Your task
Every record must be copied exactly, from first line to last.

----

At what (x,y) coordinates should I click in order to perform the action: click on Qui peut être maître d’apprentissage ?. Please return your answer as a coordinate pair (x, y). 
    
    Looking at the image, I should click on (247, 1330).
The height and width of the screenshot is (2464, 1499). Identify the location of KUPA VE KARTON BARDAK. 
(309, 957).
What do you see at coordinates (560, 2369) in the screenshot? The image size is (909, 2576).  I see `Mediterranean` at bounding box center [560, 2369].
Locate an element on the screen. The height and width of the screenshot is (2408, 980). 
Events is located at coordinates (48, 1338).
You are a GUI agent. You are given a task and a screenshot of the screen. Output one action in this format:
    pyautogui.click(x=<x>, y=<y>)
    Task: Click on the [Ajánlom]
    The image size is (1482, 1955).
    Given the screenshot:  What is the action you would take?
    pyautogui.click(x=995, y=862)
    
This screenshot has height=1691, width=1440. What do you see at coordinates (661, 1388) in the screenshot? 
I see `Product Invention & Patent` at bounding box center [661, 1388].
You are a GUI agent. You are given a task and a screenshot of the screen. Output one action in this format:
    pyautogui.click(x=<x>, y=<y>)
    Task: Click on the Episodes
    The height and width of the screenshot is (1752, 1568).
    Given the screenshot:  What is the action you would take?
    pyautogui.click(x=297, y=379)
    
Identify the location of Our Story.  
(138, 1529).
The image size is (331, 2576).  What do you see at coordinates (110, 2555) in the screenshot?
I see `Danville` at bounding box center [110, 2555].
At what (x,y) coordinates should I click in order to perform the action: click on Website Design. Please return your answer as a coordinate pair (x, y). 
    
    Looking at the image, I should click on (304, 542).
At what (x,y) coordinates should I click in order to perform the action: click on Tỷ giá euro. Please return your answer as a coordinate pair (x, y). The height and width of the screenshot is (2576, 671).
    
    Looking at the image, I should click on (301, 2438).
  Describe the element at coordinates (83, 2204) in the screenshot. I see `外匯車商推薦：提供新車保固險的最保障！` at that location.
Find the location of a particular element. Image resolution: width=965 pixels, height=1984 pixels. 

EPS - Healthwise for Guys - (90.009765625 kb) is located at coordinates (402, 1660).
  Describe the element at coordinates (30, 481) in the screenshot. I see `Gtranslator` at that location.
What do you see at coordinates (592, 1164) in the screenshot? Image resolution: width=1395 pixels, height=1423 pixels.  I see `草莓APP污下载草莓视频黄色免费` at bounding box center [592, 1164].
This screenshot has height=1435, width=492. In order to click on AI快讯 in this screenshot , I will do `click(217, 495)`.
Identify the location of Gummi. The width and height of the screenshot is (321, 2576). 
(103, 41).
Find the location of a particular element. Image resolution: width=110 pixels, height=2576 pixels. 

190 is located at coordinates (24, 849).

----

Solution below
At what (x,y) coordinates should I click in order to perform the action: click on Qui peut être maître d’apprentissage ?. Please return your answer as a coordinate pair (x, y). 
    
    Looking at the image, I should click on (247, 1330).
The height and width of the screenshot is (2464, 1499). Identify the location of KUPA VE KARTON BARDAK. 
(309, 957).
What do you see at coordinates (560, 2369) in the screenshot? The image size is (909, 2576).  I see `Mediterranean` at bounding box center [560, 2369].
Locate an element on the screen. The height and width of the screenshot is (2408, 980). 
Events is located at coordinates (48, 1338).
You are a GUI agent. You are given a task and a screenshot of the screen. Output one action in this format:
    pyautogui.click(x=<x>, y=<y>)
    Task: Click on the [Ajánlom]
    The image size is (1482, 1955).
    Given the screenshot:  What is the action you would take?
    pyautogui.click(x=995, y=862)
    
This screenshot has height=1691, width=1440. What do you see at coordinates (661, 1388) in the screenshot? 
I see `Product Invention & Patent` at bounding box center [661, 1388].
You are a GUI agent. You are given a task and a screenshot of the screen. Output one action in this format:
    pyautogui.click(x=<x>, y=<y>)
    Task: Click on the Episodes
    The height and width of the screenshot is (1752, 1568).
    Given the screenshot:  What is the action you would take?
    pyautogui.click(x=297, y=379)
    
Identify the location of Our Story.  
(138, 1529).
The image size is (331, 2576).  What do you see at coordinates (110, 2555) in the screenshot?
I see `Danville` at bounding box center [110, 2555].
At what (x,y) coordinates should I click in order to perform the action: click on Website Design. Please return your answer as a coordinate pair (x, y). 
    
    Looking at the image, I should click on (304, 542).
At what (x,y) coordinates should I click in order to perform the action: click on Tỷ giá euro. Please return your answer as a coordinate pair (x, y). The height and width of the screenshot is (2576, 671).
    
    Looking at the image, I should click on (301, 2438).
  Describe the element at coordinates (83, 2204) in the screenshot. I see `外匯車商推薦：提供新車保固險的最保障！` at that location.
Find the location of a particular element. Image resolution: width=965 pixels, height=1984 pixels. 

EPS - Healthwise for Guys - (90.009765625 kb) is located at coordinates (402, 1660).
  Describe the element at coordinates (30, 481) in the screenshot. I see `Gtranslator` at that location.
What do you see at coordinates (592, 1164) in the screenshot? Image resolution: width=1395 pixels, height=1423 pixels.  I see `草莓APP污下载草莓视频黄色免费` at bounding box center [592, 1164].
This screenshot has height=1435, width=492. In order to click on AI快讯 in this screenshot , I will do `click(217, 495)`.
Identify the location of Gummi. The width and height of the screenshot is (321, 2576). 
(103, 41).
Find the location of a particular element. Image resolution: width=110 pixels, height=2576 pixels. 

190 is located at coordinates (24, 849).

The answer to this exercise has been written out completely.